**To do**
Repeat everything in the listing below. Keep each line exact.
★ ★ ★ ★ ★ ★ ★
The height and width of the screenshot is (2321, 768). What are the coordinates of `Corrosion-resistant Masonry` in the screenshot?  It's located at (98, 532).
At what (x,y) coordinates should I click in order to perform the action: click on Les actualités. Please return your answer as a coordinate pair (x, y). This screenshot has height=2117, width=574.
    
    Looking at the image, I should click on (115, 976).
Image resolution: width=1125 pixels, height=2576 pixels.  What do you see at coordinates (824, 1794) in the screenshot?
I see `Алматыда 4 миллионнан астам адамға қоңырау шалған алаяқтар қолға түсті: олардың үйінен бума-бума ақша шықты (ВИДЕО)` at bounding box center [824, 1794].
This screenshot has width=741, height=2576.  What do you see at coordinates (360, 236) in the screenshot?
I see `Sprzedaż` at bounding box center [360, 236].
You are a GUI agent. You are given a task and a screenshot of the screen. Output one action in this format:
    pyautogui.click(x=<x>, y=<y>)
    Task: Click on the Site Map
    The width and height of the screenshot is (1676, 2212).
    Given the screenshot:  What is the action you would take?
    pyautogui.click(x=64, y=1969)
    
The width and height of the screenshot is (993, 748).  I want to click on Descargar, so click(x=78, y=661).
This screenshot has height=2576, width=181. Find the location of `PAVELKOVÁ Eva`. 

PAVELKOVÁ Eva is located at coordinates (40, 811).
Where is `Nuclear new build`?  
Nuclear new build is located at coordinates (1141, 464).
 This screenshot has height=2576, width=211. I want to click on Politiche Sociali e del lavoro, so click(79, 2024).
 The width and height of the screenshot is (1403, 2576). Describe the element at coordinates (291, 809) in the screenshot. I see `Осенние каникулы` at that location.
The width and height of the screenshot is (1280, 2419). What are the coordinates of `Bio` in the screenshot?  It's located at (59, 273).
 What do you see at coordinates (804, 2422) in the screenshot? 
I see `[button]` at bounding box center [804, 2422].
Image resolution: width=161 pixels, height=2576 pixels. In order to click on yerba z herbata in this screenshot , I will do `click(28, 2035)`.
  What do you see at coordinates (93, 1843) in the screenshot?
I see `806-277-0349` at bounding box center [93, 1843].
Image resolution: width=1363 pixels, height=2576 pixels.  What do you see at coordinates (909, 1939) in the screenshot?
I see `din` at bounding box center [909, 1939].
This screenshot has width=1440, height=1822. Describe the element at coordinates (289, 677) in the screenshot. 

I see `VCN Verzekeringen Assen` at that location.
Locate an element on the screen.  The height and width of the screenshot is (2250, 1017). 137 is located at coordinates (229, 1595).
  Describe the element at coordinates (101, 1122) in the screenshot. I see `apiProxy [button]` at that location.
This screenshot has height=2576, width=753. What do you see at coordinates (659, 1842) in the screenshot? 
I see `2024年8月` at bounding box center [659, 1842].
★ ★ ★ ★ ★ ★ ★
**Solution to this task**
The height and width of the screenshot is (2321, 768). What are the coordinates of `Corrosion-resistant Masonry` in the screenshot?  It's located at (98, 532).
At what (x,y) coordinates should I click in order to perform the action: click on Les actualités. Please return your answer as a coordinate pair (x, y). This screenshot has height=2117, width=574.
    
    Looking at the image, I should click on (115, 976).
Image resolution: width=1125 pixels, height=2576 pixels.  What do you see at coordinates (824, 1794) in the screenshot?
I see `Алматыда 4 миллионнан астам адамға қоңырау шалған алаяқтар қолға түсті: олардың үйінен бума-бума ақша шықты (ВИДЕО)` at bounding box center [824, 1794].
This screenshot has width=741, height=2576.  What do you see at coordinates (360, 236) in the screenshot?
I see `Sprzedaż` at bounding box center [360, 236].
You are a GUI agent. You are given a task and a screenshot of the screen. Output one action in this format:
    pyautogui.click(x=<x>, y=<y>)
    Task: Click on the Site Map
    The width and height of the screenshot is (1676, 2212).
    Given the screenshot:  What is the action you would take?
    pyautogui.click(x=64, y=1969)
    
The width and height of the screenshot is (993, 748).  I want to click on Descargar, so click(x=78, y=661).
This screenshot has height=2576, width=181. Find the location of `PAVELKOVÁ Eva`. 

PAVELKOVÁ Eva is located at coordinates (40, 811).
Where is `Nuclear new build`?  
Nuclear new build is located at coordinates (1141, 464).
 This screenshot has height=2576, width=211. I want to click on Politiche Sociali e del lavoro, so click(79, 2024).
 The width and height of the screenshot is (1403, 2576). Describe the element at coordinates (291, 809) in the screenshot. I see `Осенние каникулы` at that location.
The width and height of the screenshot is (1280, 2419). What are the coordinates of `Bio` in the screenshot?  It's located at (59, 273).
 What do you see at coordinates (804, 2422) in the screenshot? 
I see `[button]` at bounding box center [804, 2422].
Image resolution: width=161 pixels, height=2576 pixels. In order to click on yerba z herbata in this screenshot , I will do `click(28, 2035)`.
  What do you see at coordinates (93, 1843) in the screenshot?
I see `806-277-0349` at bounding box center [93, 1843].
Image resolution: width=1363 pixels, height=2576 pixels.  What do you see at coordinates (909, 1939) in the screenshot?
I see `din` at bounding box center [909, 1939].
This screenshot has width=1440, height=1822. Describe the element at coordinates (289, 677) in the screenshot. 

I see `VCN Verzekeringen Assen` at that location.
Locate an element on the screen.  The height and width of the screenshot is (2250, 1017). 137 is located at coordinates (229, 1595).
  Describe the element at coordinates (101, 1122) in the screenshot. I see `apiProxy [button]` at that location.
This screenshot has height=2576, width=753. What do you see at coordinates (659, 1842) in the screenshot? 
I see `2024年8月` at bounding box center [659, 1842].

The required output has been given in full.